With a cut-off score for diagnosing dementia of 82, the overall accuracy of the ACE-R was 61%, sensitivity of 80%, specificity of 71%, PPV of 56%, and NPV of 51%. These results differ from the original work of Mathuranath et al. (2000). The authors reported that at a cut-off score of 83, they had an optimal sensitivity (82%) and specificity (96%), and maintained a reasonably high PPV and NPV at different prevalence rates of dementia. However, the original paper was administered to a smaller, younger group of patients whereas this study reflects clinical practice in that there was no selection of patients by disease category, no application of exclusion criteria, and the fact that all patients had at least a complaint of impaired cognition (usually of memory) hence their referral. Larner (2005) similarly found that the ACE-R is an easy-to-use and acceptable test for patients, which also has excellent sensitivity. There is scope for further research to evaluate the ACE-R diagnostic accuracy in mixed dementia or DLB.

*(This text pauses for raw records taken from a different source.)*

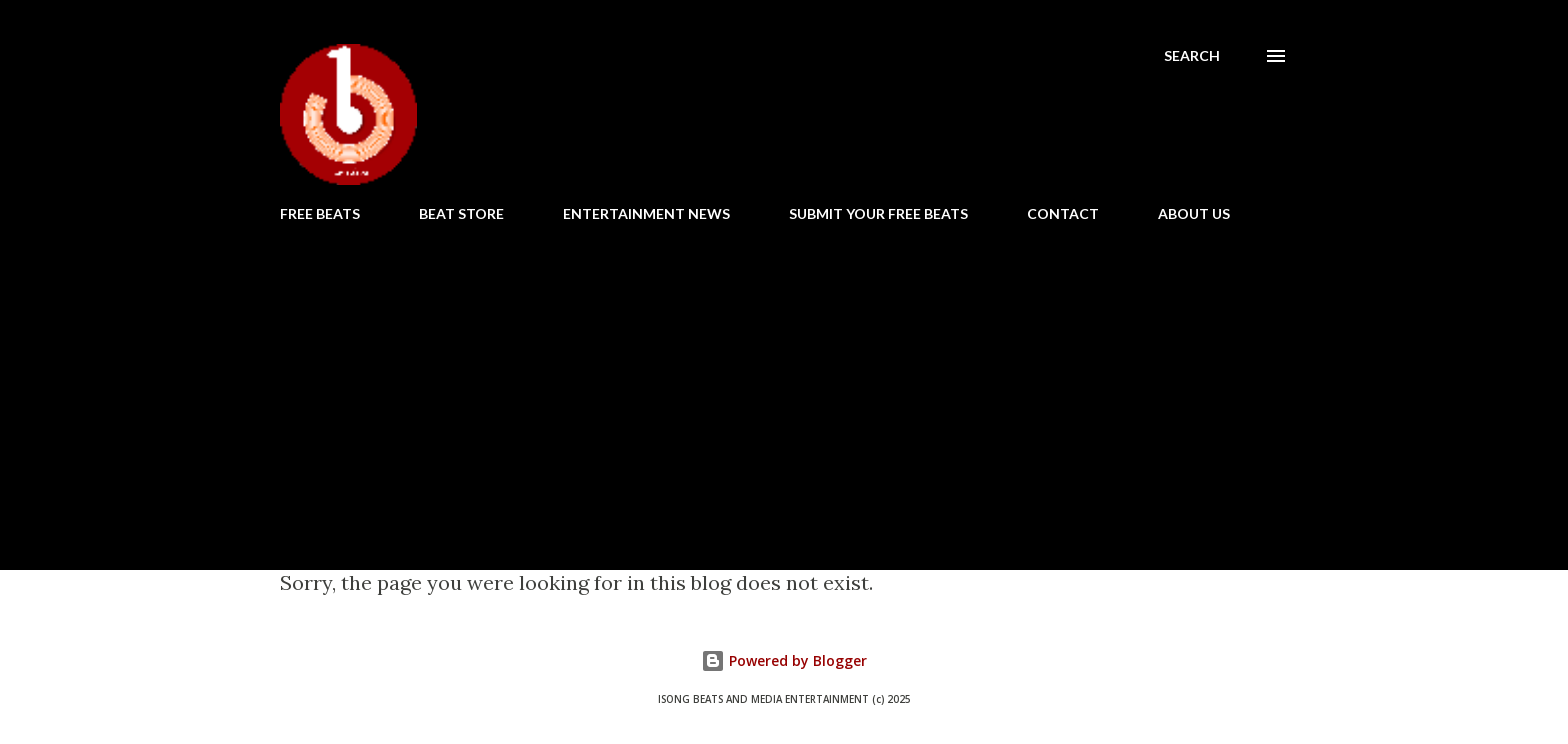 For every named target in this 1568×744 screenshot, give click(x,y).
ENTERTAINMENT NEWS (646, 213)
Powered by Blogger (784, 660)
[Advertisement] (784, 388)
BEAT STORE (461, 213)
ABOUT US (1194, 213)
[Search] (1192, 56)
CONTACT (1063, 213)
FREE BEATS (320, 213)
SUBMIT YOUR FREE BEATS (878, 213) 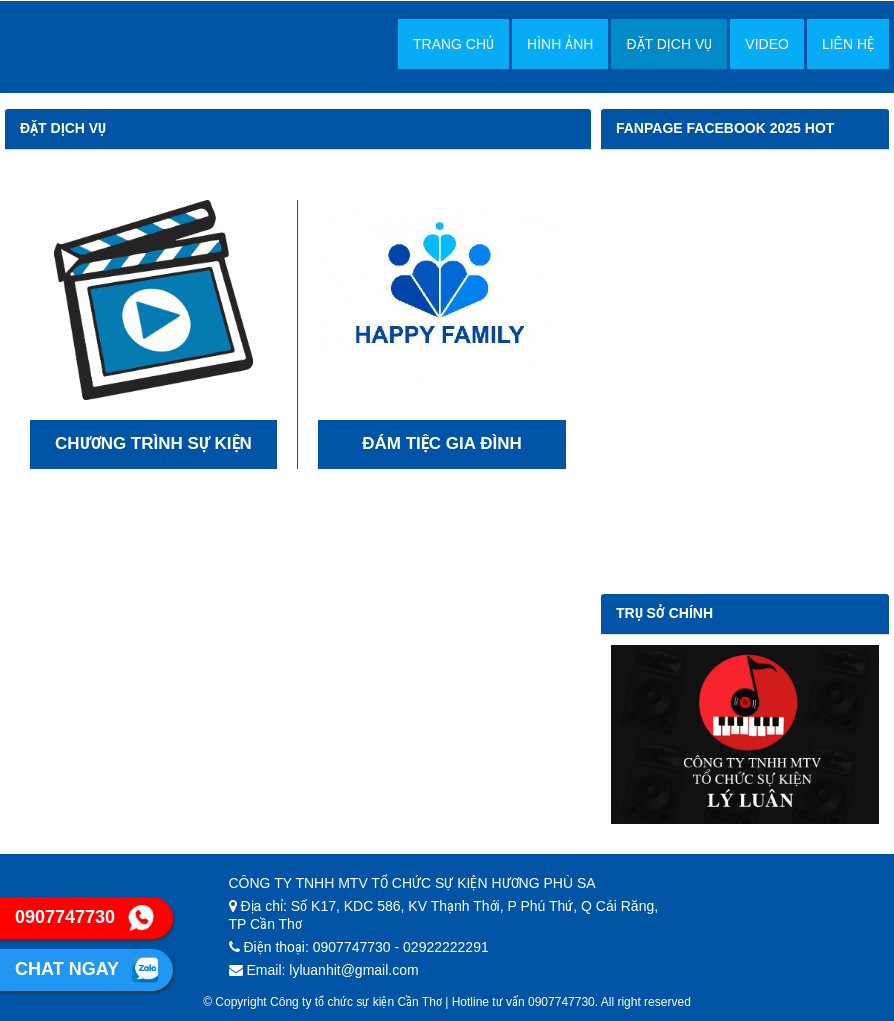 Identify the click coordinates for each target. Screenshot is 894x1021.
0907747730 (84, 918)
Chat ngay (86, 970)
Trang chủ (453, 44)
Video (767, 44)
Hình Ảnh (560, 44)
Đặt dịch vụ (669, 44)
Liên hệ (848, 44) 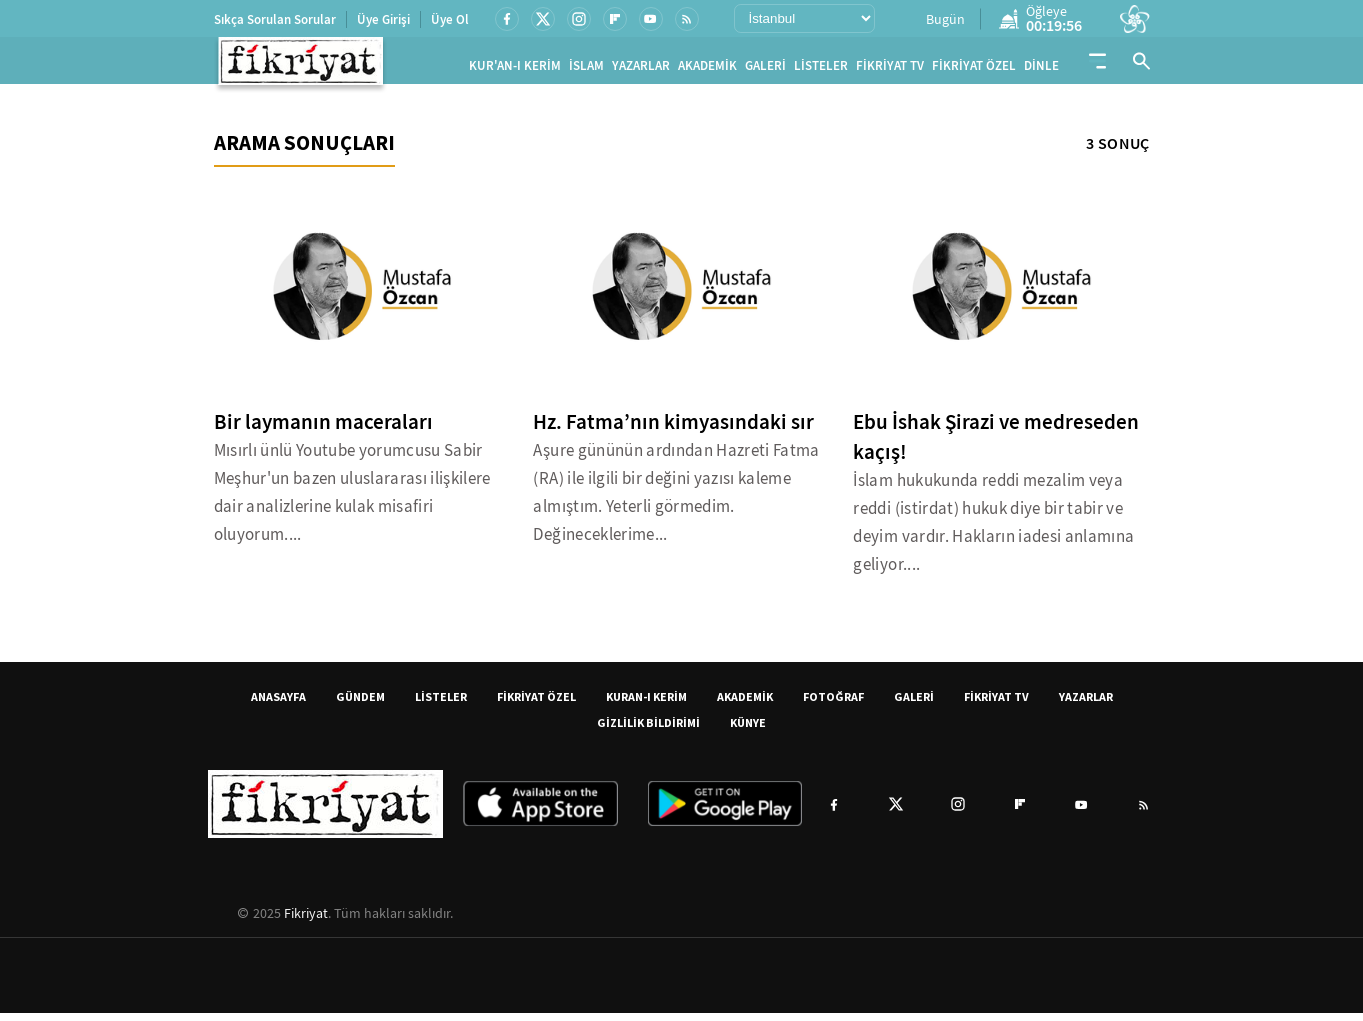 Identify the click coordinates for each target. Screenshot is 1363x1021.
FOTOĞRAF (833, 704)
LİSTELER (821, 69)
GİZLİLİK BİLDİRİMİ (648, 730)
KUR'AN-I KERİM (515, 69)
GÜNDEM (360, 704)
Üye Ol (450, 19)
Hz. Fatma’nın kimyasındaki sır (673, 430)
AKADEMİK (707, 69)
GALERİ (765, 69)
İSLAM (586, 69)
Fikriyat (306, 921)
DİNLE (1041, 69)
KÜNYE (748, 730)
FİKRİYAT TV (890, 69)
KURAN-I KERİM (646, 704)
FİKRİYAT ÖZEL (974, 69)
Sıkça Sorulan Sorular (275, 19)
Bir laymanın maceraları (323, 430)
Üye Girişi (383, 19)
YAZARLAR (641, 69)
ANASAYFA (278, 704) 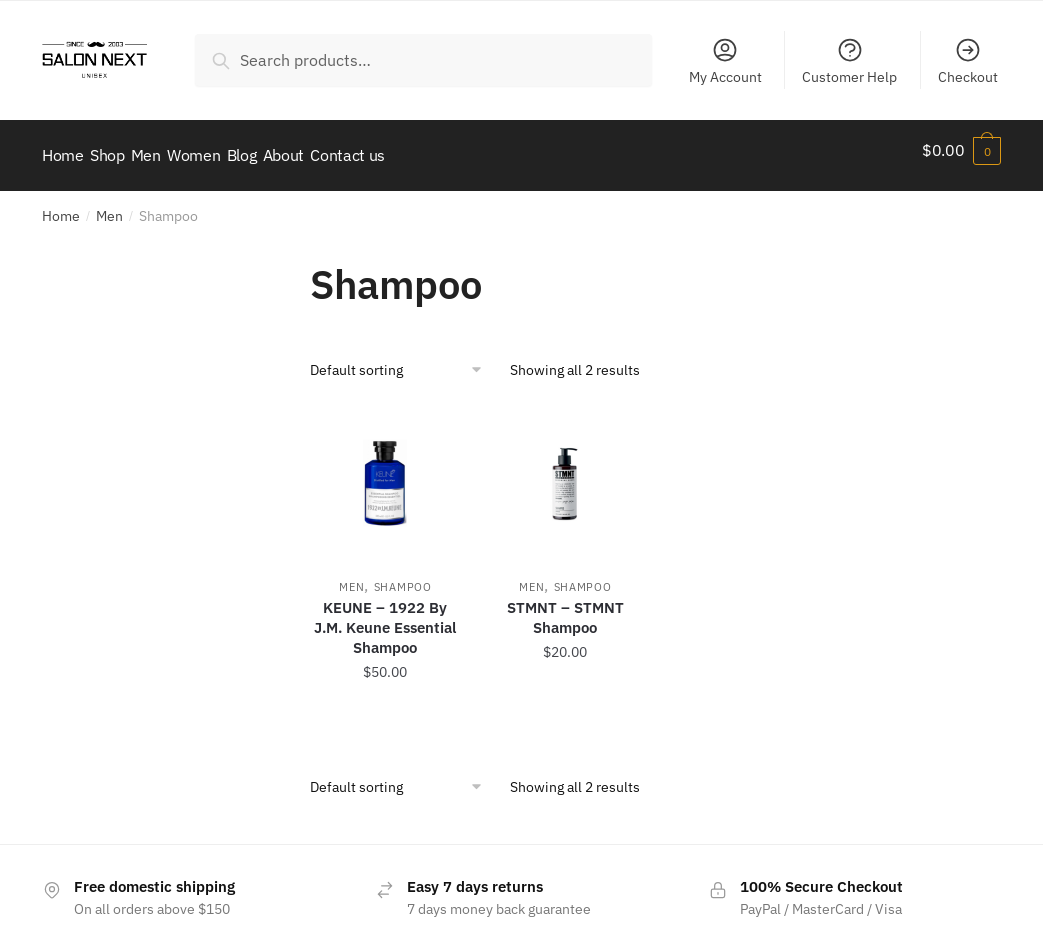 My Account (725, 61)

The authors confirm that the ACE-R is a useful test to use in a community memory clinic as it is practical and simple to use. We believe that there is good evidence for using the ACE-R – and currently ACE-III – with regards to early diagnosis. It is the authors’ opinion that clinical history, carer interview, neurocognitive assessment, blood investigations, brain scanning, and whenever applicable, biomarkers testing, should be the basic practice in every memory clinic. Clinical judgment is important but when incorporated with all the above it will increase the overall diagnostic accuracy.